Every line of the data below should be retyped exactly.

----

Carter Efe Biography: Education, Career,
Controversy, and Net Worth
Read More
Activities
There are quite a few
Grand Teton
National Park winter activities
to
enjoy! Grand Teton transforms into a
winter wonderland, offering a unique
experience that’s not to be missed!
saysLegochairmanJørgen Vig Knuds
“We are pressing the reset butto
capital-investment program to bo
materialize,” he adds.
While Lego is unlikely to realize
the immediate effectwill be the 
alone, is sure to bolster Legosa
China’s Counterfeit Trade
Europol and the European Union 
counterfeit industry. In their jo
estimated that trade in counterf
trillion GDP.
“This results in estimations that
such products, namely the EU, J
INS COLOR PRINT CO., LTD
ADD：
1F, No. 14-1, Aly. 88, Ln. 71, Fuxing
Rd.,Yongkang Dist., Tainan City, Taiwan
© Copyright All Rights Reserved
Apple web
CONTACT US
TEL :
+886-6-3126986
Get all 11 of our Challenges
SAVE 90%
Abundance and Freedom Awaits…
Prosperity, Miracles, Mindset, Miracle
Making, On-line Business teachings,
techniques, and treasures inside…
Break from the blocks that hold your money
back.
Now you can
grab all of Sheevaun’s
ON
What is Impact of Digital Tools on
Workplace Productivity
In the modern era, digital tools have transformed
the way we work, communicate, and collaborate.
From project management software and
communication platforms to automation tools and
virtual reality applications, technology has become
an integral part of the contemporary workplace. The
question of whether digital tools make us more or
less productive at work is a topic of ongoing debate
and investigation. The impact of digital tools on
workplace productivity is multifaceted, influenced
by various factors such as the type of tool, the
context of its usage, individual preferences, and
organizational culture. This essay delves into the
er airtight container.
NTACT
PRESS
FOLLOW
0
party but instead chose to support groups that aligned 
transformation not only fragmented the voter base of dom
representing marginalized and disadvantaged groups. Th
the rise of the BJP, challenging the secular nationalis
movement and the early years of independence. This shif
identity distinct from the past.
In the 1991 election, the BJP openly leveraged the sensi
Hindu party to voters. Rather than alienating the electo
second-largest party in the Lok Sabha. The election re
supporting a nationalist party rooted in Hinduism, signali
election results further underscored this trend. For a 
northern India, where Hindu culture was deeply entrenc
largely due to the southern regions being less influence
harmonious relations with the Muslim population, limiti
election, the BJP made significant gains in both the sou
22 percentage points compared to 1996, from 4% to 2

----

### Expected answer
Carter Efe Biography: Education, Career,
Controversy, and Net Worth
Read More
Activities
There are quite a few
Grand Teton
National Park winter activities
to
enjoy! Grand Teton transforms into a
winter wonderland, offering a unique
experience that’s not to be missed!
saysLegochairmanJørgen Vig Knuds
“We are pressing the reset butto
capital-investment program to bo
materialize,” he adds.
While Lego is unlikely to realize
the immediate effectwill be the 
alone, is sure to bolster Legosa
China’s Counterfeit Trade
Europol and the European Union 
counterfeit industry. In their jo
estimated that trade in counterf
trillion GDP.
“This results in estimations that
such products, namely the EU, J
INS COLOR PRINT CO., LTD
ADD：
1F, No. 14-1, Aly. 88, Ln. 71, Fuxing
Rd.,Yongkang Dist., Tainan City, Taiwan
© Copyright All Rights Reserved
Apple web
CONTACT US
TEL :
+886-6-3126986
Get all 11 of our Challenges
SAVE 90%
Abundance and Freedom Awaits…
Prosperity, Miracles, Mindset, Miracle
Making, On-line Business teachings,
techniques, and treasures inside…
Break from the blocks that hold your money
back.
Now you can
grab all of Sheevaun’s
ON
What is Impact of Digital Tools on
Workplace Productivity
In the modern era, digital tools have transformed
the way we work, communicate, and collaborate.
From project management software and
communication platforms to automation tools and
virtual reality applications, technology has become
an integral part of the contemporary workplace. The
question of whether digital tools make us more or
less productive at work is a topic of ongoing debate
and investigation. The impact of digital tools on
workplace productivity is multifaceted, influenced
by various factors such as the type of tool, the
context of its usage, individual preferences, and
organizational culture. This essay delves into the
er airtight container.
NTACT
PRESS
FOLLOW
0
party but instead chose to support groups that aligned 
transformation not only fragmented the voter base of dom
representing marginalized and disadvantaged groups. Th
the rise of the BJP, challenging the secular nationalis
movement and the early years of independence. This shif
identity distinct from the past.
In the 1991 election, the BJP openly leveraged the sensi
Hindu party to voters. Rather than alienating the electo
second-largest party in the Lok Sabha. The election re
supporting a nationalist party rooted in Hinduism, signali
election results further underscored this trend. For a 
northern India, where Hindu culture was deeply entrenc
largely due to the southern regions being less influence
harmonious relations with the Muslim population, limiti
election, the BJP made significant gains in both the sou
22 percentage points compared to 1996, from 4% to 2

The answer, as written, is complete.